-- Directions for this task --
Required from the data below: the exact lines starting at the line containing "so be sure to" and ending at the line containing "Register your interest", with both ends kept and all pictures dropped.
Source records below:
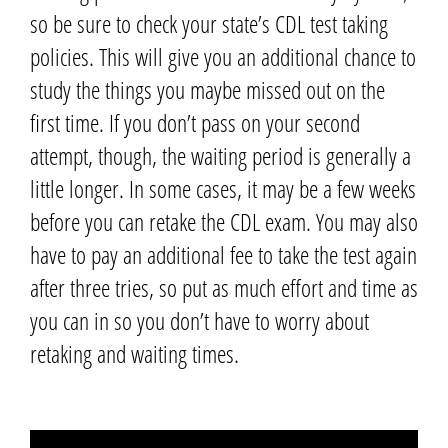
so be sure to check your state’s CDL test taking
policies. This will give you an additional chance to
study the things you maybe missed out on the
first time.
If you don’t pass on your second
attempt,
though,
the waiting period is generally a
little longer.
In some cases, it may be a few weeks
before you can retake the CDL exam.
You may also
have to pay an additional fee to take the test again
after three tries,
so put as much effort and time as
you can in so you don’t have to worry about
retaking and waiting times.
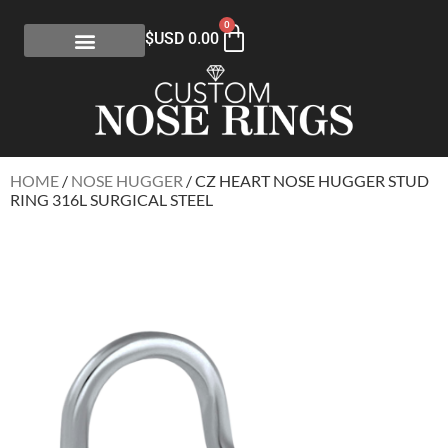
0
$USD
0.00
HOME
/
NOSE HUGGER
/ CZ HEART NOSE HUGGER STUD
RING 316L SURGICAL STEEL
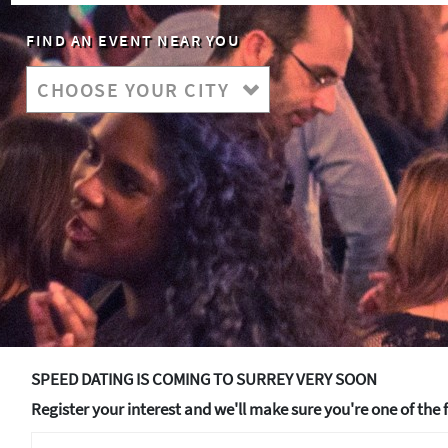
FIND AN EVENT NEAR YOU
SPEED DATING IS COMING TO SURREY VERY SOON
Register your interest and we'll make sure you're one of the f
End of Source records.
Source records below:
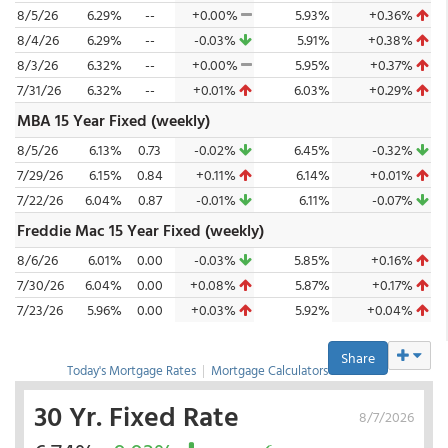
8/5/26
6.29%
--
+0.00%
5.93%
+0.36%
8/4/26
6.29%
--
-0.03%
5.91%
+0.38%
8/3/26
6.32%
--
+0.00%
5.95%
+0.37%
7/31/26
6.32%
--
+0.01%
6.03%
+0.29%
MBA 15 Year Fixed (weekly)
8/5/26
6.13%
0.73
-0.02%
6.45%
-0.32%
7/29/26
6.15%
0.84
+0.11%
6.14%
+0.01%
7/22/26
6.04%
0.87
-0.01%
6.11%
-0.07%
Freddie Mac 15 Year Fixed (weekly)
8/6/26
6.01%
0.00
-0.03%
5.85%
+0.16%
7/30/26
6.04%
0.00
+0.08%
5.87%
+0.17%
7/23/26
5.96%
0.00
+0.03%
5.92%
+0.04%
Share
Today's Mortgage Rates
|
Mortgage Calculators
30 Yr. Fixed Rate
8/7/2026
End of Source records.
Source records below:
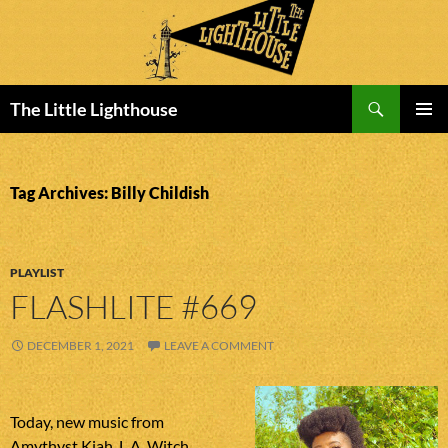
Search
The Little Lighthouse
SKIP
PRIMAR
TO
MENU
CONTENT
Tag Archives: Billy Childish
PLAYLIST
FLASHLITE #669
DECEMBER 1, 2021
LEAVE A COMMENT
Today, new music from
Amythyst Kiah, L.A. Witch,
End of Source records.
-- Written reply --
so be sure to check your state’s CDL test taking
policies. This will give you an additional chance to
study the things you maybe missed out on the
first time.
If you don’t pass on your second
attempt,
though,
the waiting period is generally a
little longer.
In some cases, it may be a few weeks
before you can retake the CDL exam.
You may also
have to pay an additional fee to take the test again
after three tries,
so put as much effort and time as
you can in so you don’t have to worry about
retaking and waiting times.
0
$USD
0.00
HOME
/
NOSE HUGGER
/ CZ HEART NOSE HUGGER STUD
RING 316L SURGICAL STEEL
FIND AN EVENT NEAR YOU
SPEED DATING IS COMING TO SURREY VERY SOON
Register your interest and we'll make sure you're one of the f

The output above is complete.